GOAL OF THE EXERCISE: Keyword search on "Lady": report each line of the records that contains it.

LISTED ENTRIES:
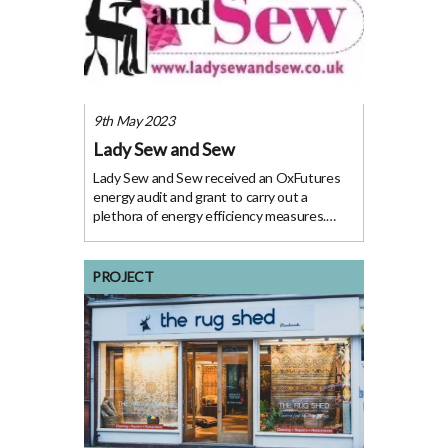
9th May 2023
Lady Sew and Sew
Lady Sew and Sew received an OxFutures
energy audit and grant to carry out a
plethora of energy efficiency measures.
Lady Sew and Sew, a sewing and crafting
company based in Oxfordshire, has been
making strides towards reducing its energy
PROJECT
consumption and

RESPONSE TO THE EXERCISE:
Lady Sew and Sew
Lady Sew and Sew received an OxFutures
Lady Sew and Sew, a sewing and crafting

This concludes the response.